## What to do
Leaving out the pictures, return each line of the entries from the first through the line with "Il Caritas Baby", and only those lines.
----
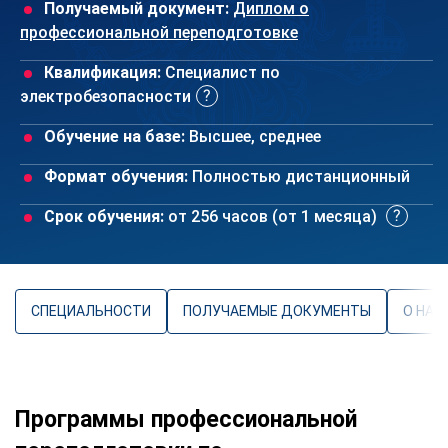
Получаемый документ:
Диплом о
профессиональной переподготовке
Квалификация:
Специалист по
электробезопасности
Обучение на базе:
Высшее, среднее
Формат обучения:
Полностью дистанционный
Срок обучения:
от 256 часов (от 1 месяца)
СПЕЦИАЛЬНОСТИ
ПОЛУЧАЕМЫЕ ДОКУМЕНТЫ
О НАП
Программы профессиональной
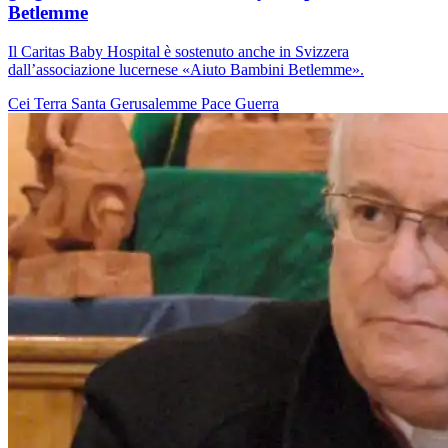
Betlemme
Il Caritas Baby Hospital è sostenuto anche in Svizzera
dall’associazione lucernese «Aiuto Bambini Betlemme».
Cei
Terra Santa
Gerusalemme
Pace
Guerra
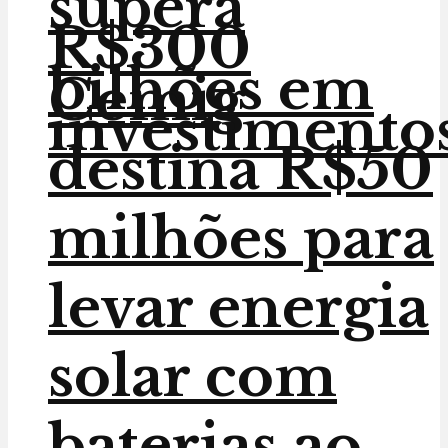
supera
R$300
bilhões em
Cemig
investimento
destina R$50
milhões para
levar energia
solar com
baterias ao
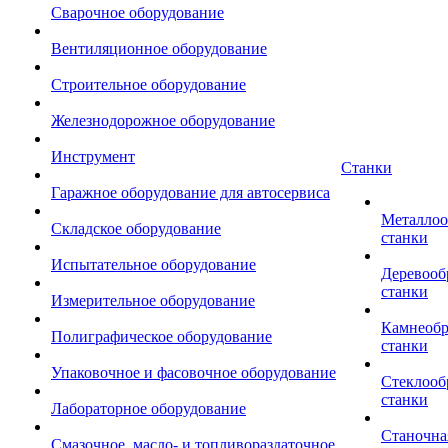
Сварочное оборудование
Вентиляционное оборудование
Строительное оборудование
Железнодорожное оборудование
Инструмент
Станки
Гаражное оборудование для автосервиса
Металло
Складское оборудование
станки
Испытательное оборудование
Деревоо
станки
Измерительное оборудование
Камнеоб
Полиграфическое оборудование
станки
Упаковочное и фасовочное оборудование
Стеклоо
станки
Лабораторное оборудование
Станочна
Смазочное, масло- и топливораздаточное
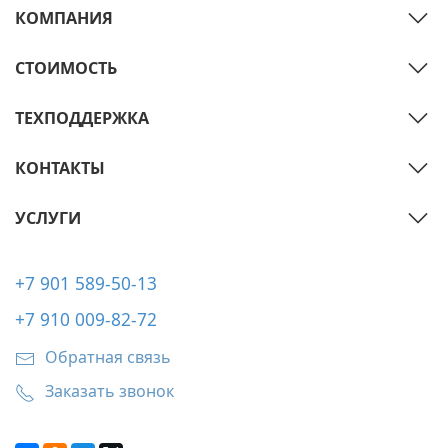
КОМПАНИЯ
СТОИМОСТЬ
ТЕХПОДДЕРЖКА
КОНТАКТЫ
УСЛУГИ
+7 901 589-50-13
+7 910 009-82-72
Обратная связь
Заказать звонок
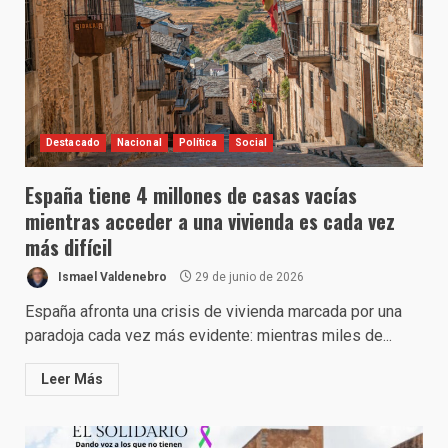
Destacado
Nacional
Política
Social
España tiene 4 millones de casas vacías
mientras acceder a una vivienda es cada vez
más difícil
Ismael Valdenebro
29 de junio de 2026
España afronta una crisis de vivienda marcada por una
paradoja cada vez más evidente: mientras miles de...
Leer Más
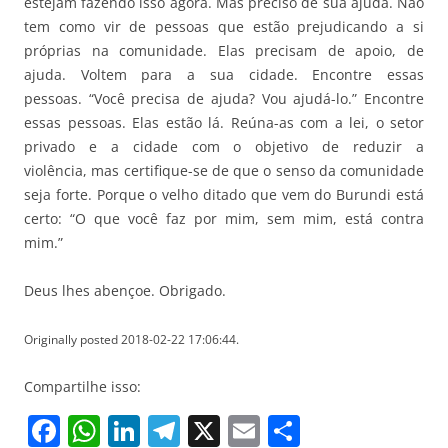
estejam fazendo isso agora. Mas preciso de sua ajuda. Não
tem como vir de pessoas que estão prejudicando a si
próprias na comunidade. Elas precisam de apoio, de
ajuda. Voltem para a sua cidade. Encontre essas
pessoas. “Você precisa de ajuda? Vou ajudá-lo.” Encontre
essas pessoas. Elas estão lá. Reúna-as com a lei, o setor
privado e a cidade com o objetivo de reduzir a
violência, mas certifique-se de que o senso da comunidade
seja forte. Porque o velho ditado que vem do Burundi está
certo: “O que você faz por mim, sem mim, está contra
mim.”
Deus lhes abençoe. Obrigado.
Originally posted 2018-02-22 17:06:44.
Compartilhe isso:
F
W
Li
T
X
E
S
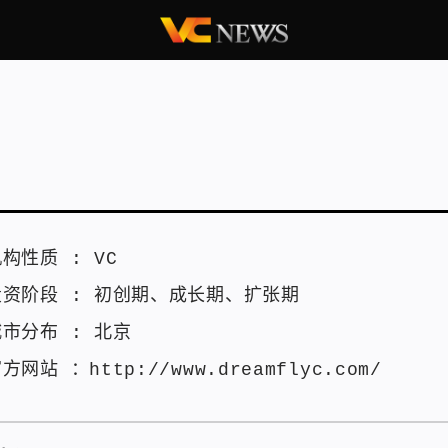
机构性质 :
VC
投资阶段 :
初创期
、
成长期
、
扩张期
城市分布 :
北京
官方网站 ：
http://www.dreamflyc.com/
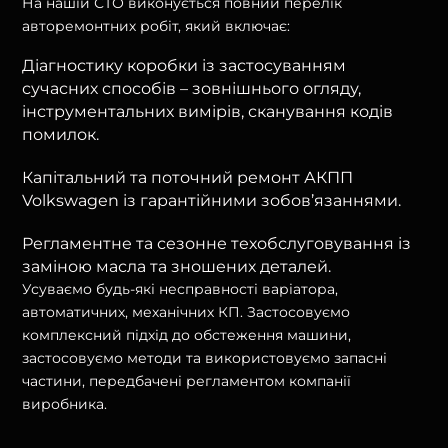
На нашій СТО виконується повний перелік
авторемонтних робіт, який включає:
Діагностику коробки із застосуванням
сучасних способів – зовнішнього огляду,
інструментальних вимірів, сканування кодів
помилок.
Капітальний та поточний ремонт АКПП
Volkswagen із гарантійними зобов’язаннями.
Регламентне та сезонне техобслуговування із
заміною масла та зношених деталей.
Усуваємо будь-які несправності варіатора,
автоматичних, механічних КП. Застосовуємо
комплексний підхід до обстеження машини,
застосовуємо методи та використовуємо запасні
частини, передбачені регламентом компанії
виробника.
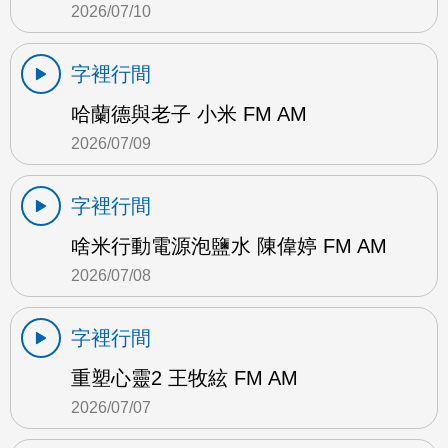
2026/07/10
字裡行間
哈蘭德與老子 小米 FM AM
2026/07/09
字裡行間
啥米行動電源泡鹽水 陳偉婷 FM AM
2026/07/08
字裡行間
重塑心靈2 王牧絃 FM AM
2026/07/07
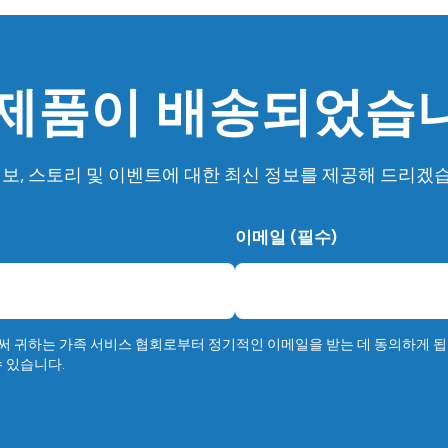
 제품이 배송되었습
보, 스토리 및 이벤트에 대한 최신 정보를 제공해 드리겠
이메일 (필수)
 귀하는 가족 서비스 협회로부터 정기적인 이메일을 받는 데 동의하게 됩
 있습니다.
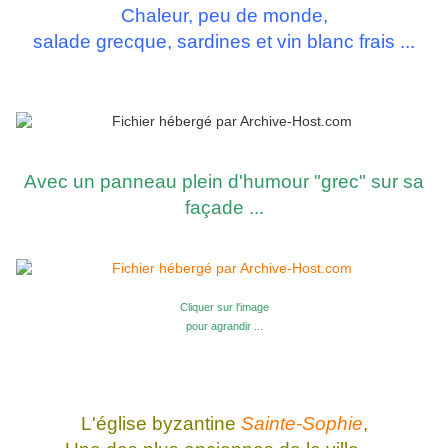
Chaleur, peu de monde,
salade grecque, sardines et vin blanc frais ...
Avec un panneau plein d'humour "grec" sur sa
façade ...
Cliquer sur l'image
pour agrandir ...
L'église byzantine
Sainte-Sophie
,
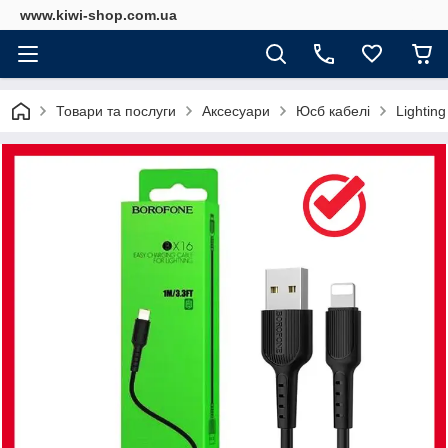
www.kiwi-shop.com.ua
Товари та послуги
Аксесуари
Юсб кабелі
Lightin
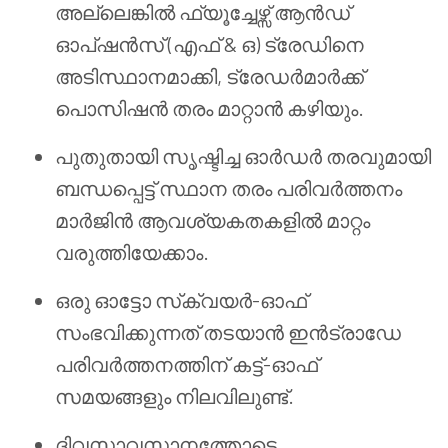
അല്ലെങ്കിൽ ഫ്യൂച്ചേഴ്സ് ആൻഡ്
ഓപ്ഷൻസ് (എഫ് & ഒ) ട്രേഡിനെ
അടിസ്ഥാനമാക്കി, ട്രേഡർമാർക്ക്
പൊസിഷൻ തരം മാറ്റാൻ കഴിയും.
പുതുതായി സൃഷ്ടിച്ച ഓർഡർ തരവുമായി
ബന്ധപ്പെട്ട് സ്ഥാന തരം പരിവർത്തനം
മാർജിൻ ആവശ്യകതകളിൽ മാറ്റം
വരുത്തിയേക്കാം.
ഒരു ഓട്ടോ സ്‌ക്വയർ-ഓഫ്
സംഭവിക്കുന്നത് തടയാൻ ഇൻട്രാഡേ
പരിവർത്തനത്തിന് കട്ട്-ഓഫ്
സമയങ്ങളും നിലവിലുണ്ട്.
ദിവസാവസാനത്തോടെ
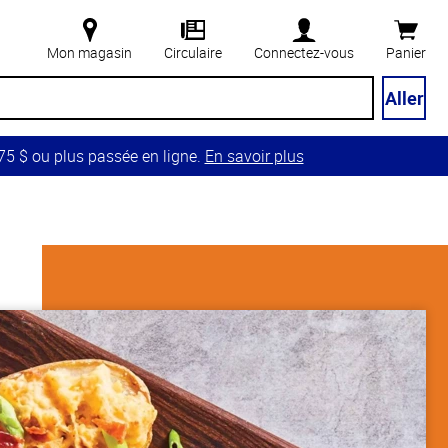
Mon magasin
Circulaire
Connectez-vous
Panier
Aller
5 $ ou plus passée en ligne.
En savoir plus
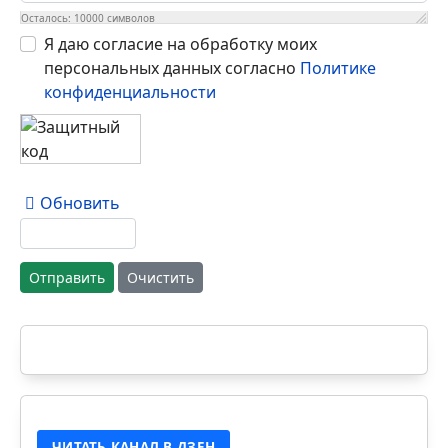
Осталось:
10000
символов
Я даю согласие на обработку моих
персональных данных согласно
Политике
конфиденциальности
Обновить
Отправить
Очистить
ЧИТАТЬ КАНАЛ В ДЗЕН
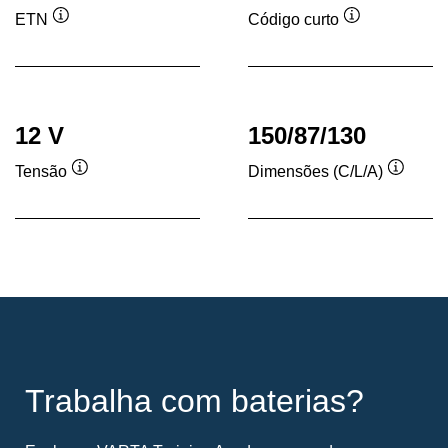
ETN
Código curto
Dica
Dica
de
de
ferramenta
ferramenta
12 V
150/87/130
Tensão
Dimensões (C/L/A)
Dica
Dica
de
de
ferramenta
ferram
Trabalha com baterias?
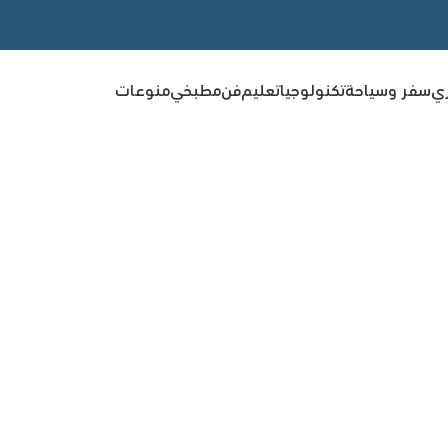
ري
سفر وسياحة
تكنولوجيا
تعليم
فن
مطبخي
منوعات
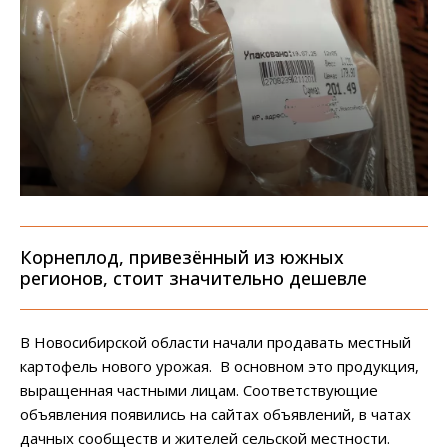
Корнеплод, привезённый из южных
регионов, стоит значительно дешевле
В Новосибирской области начали продавать местный
картофель нового урожая. В основном это продукция,
выращенная частными лицам. Соответствующие
объявления появились на сайтах объявлений, в чатах
дачных сообществ и жителей сельской местности.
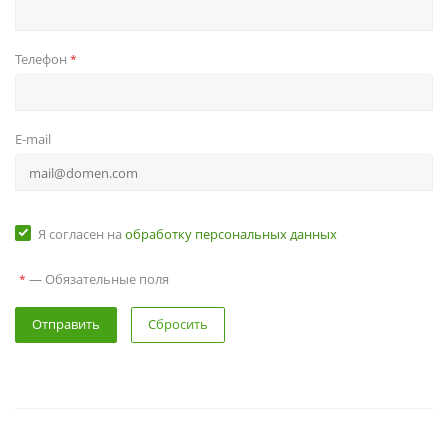
Телефон
*
E-mail
Я согласен на
обработку персональных данных
— Обязательные поля
*
Сбросить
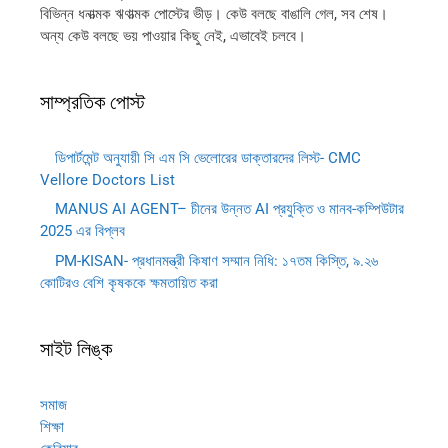
বিভিন্ন ধনাত্মক ঋণাত্মক পোস্টের ভীড়। কেউ বলছে বাঙালি গেল, সব শেষ।
অন্য কেউ বলছে ভয় পাওয়ার কিছু নেই, এভাবেই চলবে।
সাম্প্রতিক পোস্ট
ডিপার্টমেন্ট অনুযায়ী সি এম সি ভেলোরের ডাক্তারদের লিস্ট- CMC
Vellore Doctors List
MANUS AI AGENT– চীনের উন্নত AI প্রযুক্তি ও মানব-কম্পিউটার
2025 এর বিপ্লব
PM-KISAN- প্রধানমন্ত্রী কিষাণ সম্মান নিধি: ১৭তম কিস্তি, ৯.২৬
কোটিরও বেশি কৃষককে ক্ষমতায়িত করা
সাইট লিঙ্ক
সমাজ
শিক্ষা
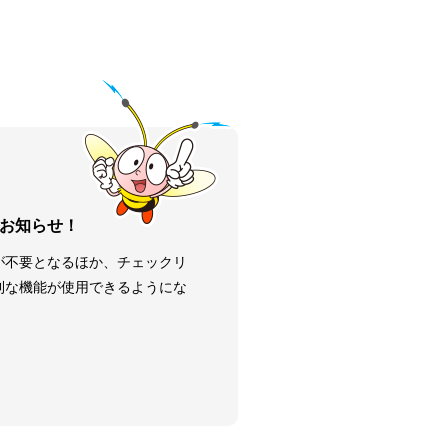
お知らせ！
が不要となるほか、チェックリ
利な機能が使用できるようにな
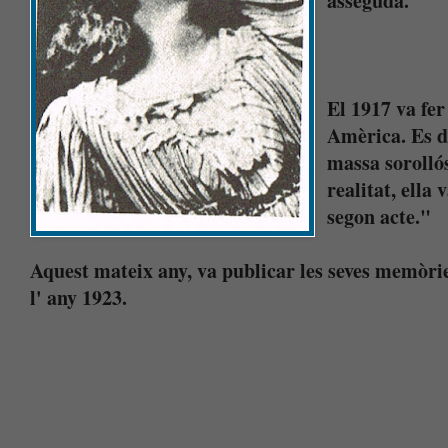
asseguda.
El 1917 va fer
Amèrica. Es d
massa sorollós
realitat, ella
segon acte."
Aquest mateix any, va publicar les seves memòri
l' any 1923.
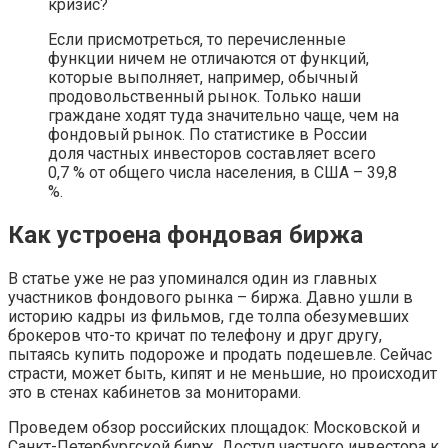
кризис?
Если присмотреться, то перечисленные
функции ничем не отличаются от функций,
которые выполняет, например, обычный
продовольственный рынок. Только наши
граждане ходят туда значительно чаще, чем на
фондовый рынок. По статистике в России
доля частных инвесторов составляет всего
0,7 % от общего числа населения, в США – 39,8
%.
Как устроена фондовая биржа
В статье уже не раз упоминался один из главных
участников фондового рынка – биржа. Давно ушли в
историю кадры из фильмов, где толпа обезумевших
брокеров что-то кричат по телефону и друг другу,
пытаясь купить подороже и продать подешевле. Сейчас
страсти, может быть, кипят и не меньшие, но происходит
это в стенах кабинетов за мониторами.
Проведем обзор российских площадок: Московской и
Санкт-Петербургской бирж. Доступ частного инвестора к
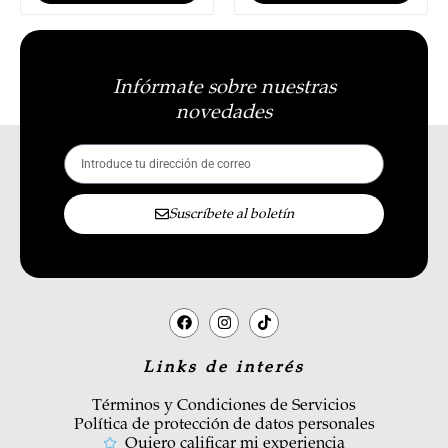
Infórmate sobre nuestras
novedades
Suscríbete al boletín
Links de interés
Términos y Condiciones de Servicios
Política de protección de datos personales
Quiero calificar mi experiencia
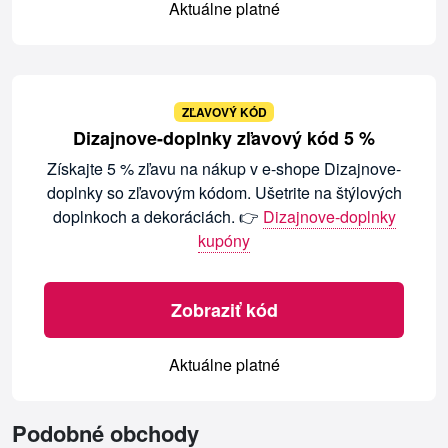
Aktuálne platné
ZĽAVOVÝ KÓD
Dizajnove-doplnky zľavový kód 5 %
Získajte 5 % zľavu na nákup v e-shope Dizajnove-
doplnky so zľavovým kódom. Ušetrite na štýlových
doplnkoch a dekoráciách. 👉
Dizajnove-doplnky
kupóny
Zobraziť kód
Aktuálne platné
Podobné obchody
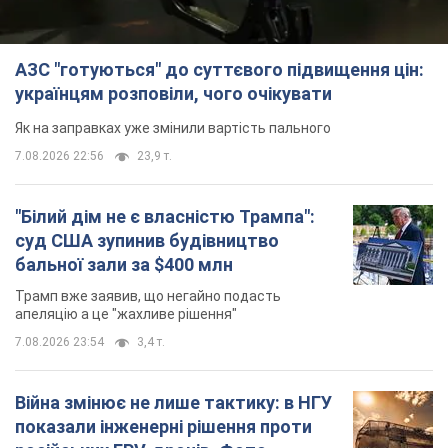
АЗС "готуються" до суттєвого підвищення цін:
українцям розповіли, чого очікувати
Як на заправках уже змінили вартість пального
7.08.2026 22:56
23,9 т.
"Білий дім не є власністю Трампа":
суд США зупинив будівництво
бальної зали за $400 млн
Трамп вже заявив, що негайно подасть
апеляцію а це "жахливе рішення"
7.08.2026 23:54
3,4 т.
Війна змінює не лише тактику: в НГУ
показали інженерні рішення проти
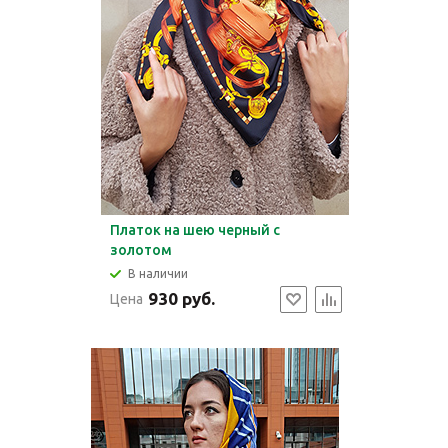
Платок на шею черный с
золотом
В наличии
930 руб.
Цена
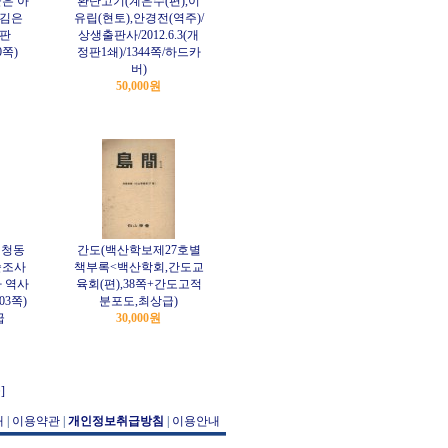
은 아
환단고기(계은수(편),이
(김은
유립(현토),안경전(역주)/
출판
상생출판사/2012.6.3(개
0쪽)
정판1쇄)/1344쪽/하드카
버)
50,000원
 청동
간도(백산학보제27호별
술조사
책부록<백산학회,간도교
 역사
육회(편),38쪽+간도고적
03쪽)
분포도,최상급)
급
30,000원
]
개
|
이용약관
|
개인정보취급방침
|
이용안내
----
## Exercise solution
Получаемый документ:
Диплом о
профессиональной переподготовке
Квалификация:
Специалист по
электробезопасности
Обучение на базе:
Высшее, среднее
Формат обучения:
Полностью дистанционный
Срок обучения:
от 256 часов (от 1 месяца)
СПЕЦИАЛЬНОСТИ
ПОЛУЧАЕМЫЕ ДОКУМЕНТЫ
О НАП
Программы профессиональной
Betlemme
Il Caritas Baby Hospital è sostenuto anche in Svizzera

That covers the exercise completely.